In [1]:
import pandas as pd

In [2]:
df=pd.read_csv('internship_data.csv')

In [3]:
df.head()

Unnamed: 0,Company Name,Title,Location,Stipend
0,Xsoln,Marketing,Jaipur,"₹ 8,000 /month"
1,Careers360,Marketing,Work From Home,"₹ 15,000 lump sum + Incentives"
2,ERIC Robotics PSIPL,Robotics,Chinchwad,"₹ 8,000-10,000 /month"
3,Internshala,Visual Design,Wasuli,"₹ 18,000 /month"
4,Scaler Academy,Content Marketing,Pune,"₹ 15,000 /month"


In [64]:
from sklearn.feature_extraction.text import TfidfVectorizer
from sklearn.metrics.pairwise import linear_kernel

#Creating text features
df['TextFeatures'] = df['Title'] + ' ' + df['Company Name'] + ' ' + df['Stipend'].astype(str) + ' ' + df['Location']


tfidf_vectorizer = TfidfVectorizer(stop_words='english')
tfidf_matrix = tfidf_vectorizer.fit_transform(df['TextFeatures'])

#Created instance
cosine_sim = linear_kernel(tfidf_matrix, tfidf_matrix)

def get_recommendations(internship_title, top_n=5):

    idx = df.index[df['Title'] == internship_title].tolist()[0]


    sim_scores = list(enumerate(cosine_sim[idx]))


    sim_scores = sorted(sim_scores, key=lambda x: x[1], reverse=True)


    top_recommendations = [
        {
            'Title': df['Title'].iloc[i],
            'Company Name': df['Company Name'].iloc[i],
            'Stipend': df['Stipend'].iloc[i],
            'Location': df['Location'].iloc[i]
        }
        for i, score in sim_scores[1:top_n+1]
    ]

    return top_recommendations

internship_title_to_recommend = 'Digital Marketing'
recommendations = get_recommendations(internship_title_to_recommend)

if recommendations:
    print(f"Top {len(recommendations)} recommended internships for {internship_title_to_recommend}:")
    for recommendation in recommendations:
        print(recommendation)

Top 5 recommended internships for Digital Marketing:
{'Title': 'Digital Marketing', 'Company Name': 'Lead Mines Media', 'Stipend': 10000.0, 'Location': 'Kolkata'}
{'Title': 'Social Media Marketing', 'Company Name': 'Lead Mines Media', 'Stipend': 10000.0, 'Location': 'Work From Home'}
{'Title': 'Social Media Marketing', 'Company Name': 'Lead Mines Media', 'Stipend': 10000.0, 'Location': 'Ghaziabad'}
{'Title': 'Telecalling', 'Company Name': 'Lead Mines Media', 'Stipend': 8000.0, 'Location': 'Ghaziabad'}
{'Title': 'Telemarketing - English', 'Company Name': 'Lead Mines Media', 'Stipend': 8000.0, 'Location': 'Work From Home'}


In [72]:
import pickle

model_filename = 'sample_data/recommendation_model1.pkl'
with open(model_filename, 'wb') as model_file:
    pickle.dump(cosine_sim, model_file)

print(f"Model saved as {model_filename}")

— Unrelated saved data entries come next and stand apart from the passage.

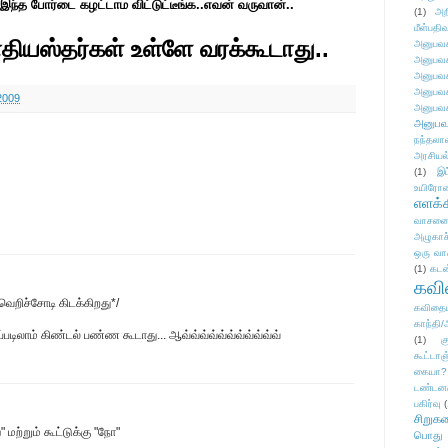
இந்த போர்டை கழட்டாம விட்டுட்டீங்க..எவன் வருவான்..
(1)
அற
மீள்பதிவ
தியஸ்தர்கள் உள்ளே வரக்கூடாது..
அனுபவக
அனுபவக
அனுபவக
அனுபவக
2009
அனுபவக
அனுபவ
நந்தலால
அரசியல
(1)
இட
உயிரோ
எளக்க
வாசனை/க
அழுகாச
ஒரு வா
(1)
கடன
கவ
ெறிச்சோடி கிடக்கிறது*/
கவிதைய
காந்தி/
லாம் கிண்டல் பண்ண கூடாது... ஆவ்வ்வ்வ்வ்வ்வ்வ்வ்வ்வ்
(1)
க
கூட்டா
கையா?
டண்டன
பகிர்வு
(
சிறுக
்" மற்றும் கூட்டுக்கு "நோ"
பொது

Model saved as sample_data/recommendation_model1.pkl


In [70]:
from sklearn.feature_extraction.text import TfidfVectorizer
from sklearn.metrics.pairwise import linear_kernel
import pandas as pd
from typing import List, Dict, Union

class InternshipRecommendationModel:
    def __init__(self):
        self.df = None
        self.tfidf_vectorizer = None
        self.cosine_sim = None

    def preprocess_data(self, df: pd.DataFrame):

        df['TextFeatures'] = df['Title'] + ' ' + df['Company Name'] + ' ' + df['Stipend'].astype(str) + ' ' + df['Location']
        return df

    def train_model(self, df: pd.DataFrame):
        df = self.preprocess_data(df)


        self.tfidf_vectorizer = TfidfVectorizer(stop_words='english')
        tfidf_matrix = self.tfidf_vectorizer.fit_transform(df['TextFeatures'])


        self.cosine_sim = linear_kernel(tfidf_matrix, tfidf_matrix)

        self.df = df

    def get_recommendations(self, internship_title: str, internship_location: str, top_n: int = 5) -> List[Dict[str, Union[str, float]]]:
        if self.df is None or self.tfidf_vectorizer is None or self.cosine_sim is None:
            raise ValueError("Model not trained. Use train_model() method first.")


        idx = self.df.index[self.df['Title'] == internship_title].tolist()[0]


        sim_scores = list(enumerate(self.cosine_sim[idx]))

        sim_scores = sorted(sim_scores, key=lambda x: x[1], reverse=True)


        top_recommendations = [
            {
                'Title': self.df['Title'].iloc[i],
                'Company Name': self.df['Company Name'].iloc[i],
                'Stipend': self.df['Stipend'].iloc[i],
                'Location': self.df['Location'].iloc[i]
            }
            for i, score in sim_scores[1:top_n+1]
            if self.df['Location'].iloc[i] == internship_location
        ]

        return top_recommendations


model = InternshipRecommendationModel()


df=pd.read_csv('internship_data.csv')

model.train_model(df)


internship_title_to_recommend = 'Sales'
internship_location_to_recommend = 'Mumbai'
recommendations = model.get_recommendations(internship_title_to_recommend, internship_location_to_recommend)

if recommendations:
    print(f"Top {len(recommendations)} recommended internships for {internship_title_to_recommend} in {internship_location_to_recommend}:")
    for recommendation in recommendations:
        print(recommendation)
else:
  print("There is no such match.Please try any other matches")

There is no such match.Please try any other matches


In [73]:
import pickle

model_filename = 'recommendation_model2.pkl'
with open(model_filename, 'wb') as model_file:
    pickle.dump(cosine_sim, model_file)

print(f"Model saved as {model_filename}")

Model saved as recommendation_model2.pkl